Neuropathic facial pain is diagnosed almost exclusively by the individual’s description of the symptoms. Your doctor will diagnose trigeminal neuralgia mainly based on your description of the pain, including:
- Type. Pain related to trigeminal neuralgia is sudden, shock-like and brief.
- Location. The parts of your face that are affected by pain will tell your doctor if the trigeminal nerve is involved.
- Triggers. Trigeminal neuralgia-related pain usually is brought on by light stimulation of your cheeks, such as from eating, talking or even encountering a cool breeze.

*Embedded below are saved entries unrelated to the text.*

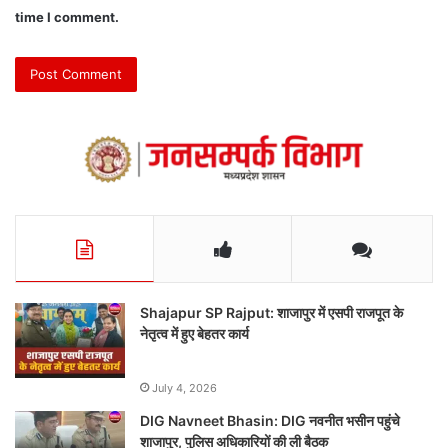
time I comment.
Shajapur SP Rajput: शाजापुर में एसपी राजपूत के
नेतृत्व में हुए बेहतर कार्य
July 4, 2026
DIG Navneet Bhasin: DIG नवनीत भसीन पहुंचे
शाजापुर, पुलिस अधिकारियों की ली बैठक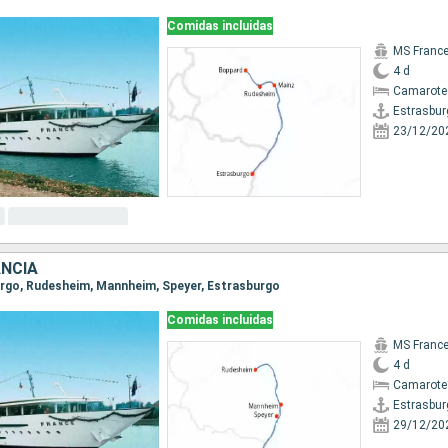
Comidas incluidas
MS Franc
4 d
Camarote 
Estrasbur
23/12/20
ANCIA
burgo, Rudesheim, Mannheim, Speyer, Estrasburgo
Comidas incluidas
MS Franc
4 d
Camarote 
Estrasbur
29/12/20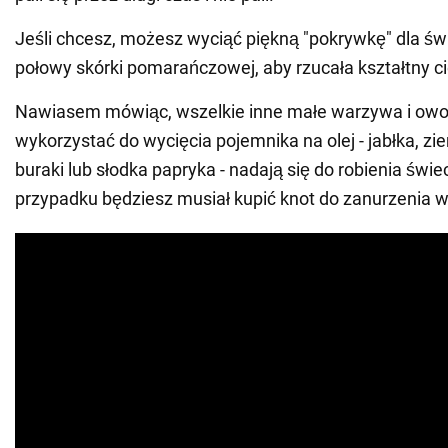
Jeśli chcesz, możesz wyciąć piękną "pokrywkę" dla świ
połowy skórki pomarańczowej, aby rzucała kształtny ci
Nawiasem mówiąc, wszelkie inne małe warzywa i owo
wykorzystać do wycięcia pojemnika na olej - jabłka, zi
buraki lub słodka papryka - nadają się do robienia świe
przypadku będziesz musiał kupić knot do zanurzenia w 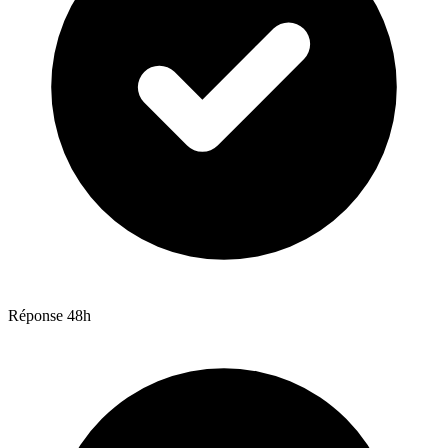
Réponse 48h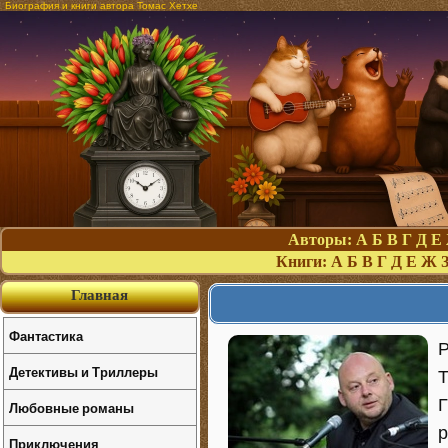
Биография и книги автора Томас Хетхе
Авторы:
А
Б
В
Г
Д
Е
Книги:
А
Б
В
Г
Д
Е
Ж
Главная
Фантастика
Р
Детективы и Триллеры
Т
Г
Любовные романы
р
Приключения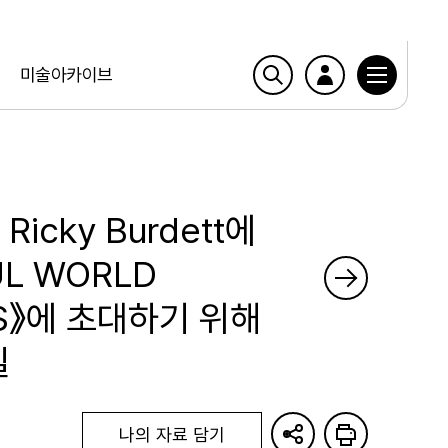
미술아카이브
icky Burdett에
UL WORLD
SS》에 초대하기 위해
일
나의 자료 담기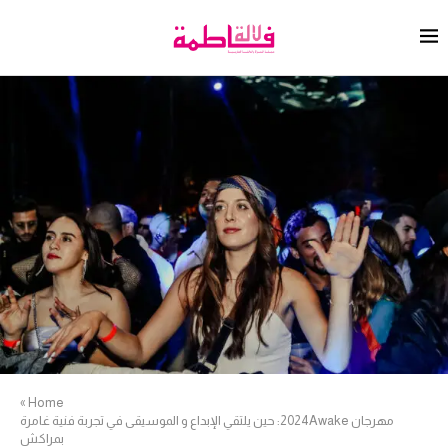
»
Home
مهرجان 2024Awake: حين يلتقي الإبداع و الموسيقى في تجربة فنية غامرة
بمراكش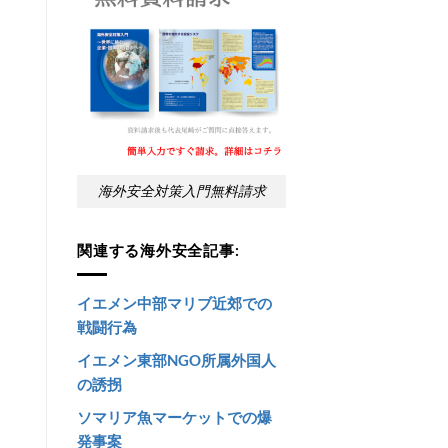
海外安全対策入門無料請求
関連する海外安全記事:
イエメン中部マリブ近郊での
戦闘行為
イエメン東部NGO所属外国人
の誘拐
ソマリア魚マーケットでの爆
発事案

Dr. Kim Burchiel developed a list of questions to help doctors determine exactly which classification may describe a patient’s pain. You may want to complete the Burchiel Questionnaire for your physician as a way of helping to determine the correct pain classification. This questionnaire in the hands of experienced neurologists and neurosurgeons can be very powerful. VIEW QUESTIONNAIRE
Your doctor may conduct many tests to diagnose trigeminal neuralgia and determine underlying causes for your condition, including a neurological examination. Touching and examining parts of your face can help your doctor determine exactly where the pain is occurring and which branches of the trigeminal nerve may be affected. Reflex tests also can help your doctor determine if your symptoms are caused by a compressed nerve or another condition.
Doctors typically order an MRI scan when TN is suspected, in order to rule out multiple sclerosis or a tumor and look for an offending vessel that might be causing the pain. Special MRIs, known as high-resolution, thin-slice or three-dimensional (3D), have demonstrated the ability to predict fine trigeminal neurovascular compression. Newer more finite scans might show an artery pressing on the nerve, but not always a vein. Moreover, some images can be used to determine the “degree” of compression.